::: Source data :::

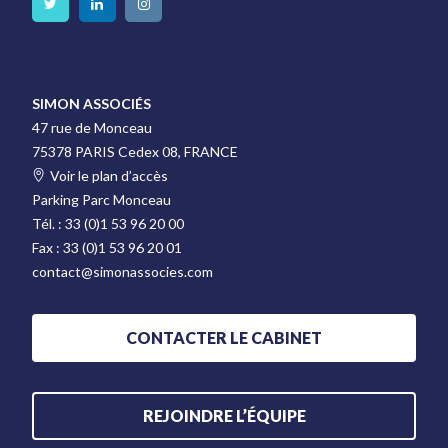
SIMON ASSOCIÉS
47 rue de Monceau
75378 PARIS Cedex 08, FRANCE
Voir le plan d’accès
Parking Parc Monceau
Tél. :
33 (0)1 53 96 20 00
Fax :
33 (0)1 53 96 20 01
contact@simonassocies.com
CONTACTER LE CABINET
REJOINDRE L’ÉQUIPE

:::

Include both ends. Return the line holding "Voir le plan d’accès" and all lines after it in the records above, exactly as written.

Voir le plan d’accès
Parking Parc Monceau
Tél. :
33 (0)1 53 96 20 00
Fax :
33 (0)1 53 96 20 01
contact@simonassocies.com
CONTACTER LE CABINET
REJOINDRE L’ÉQUIPE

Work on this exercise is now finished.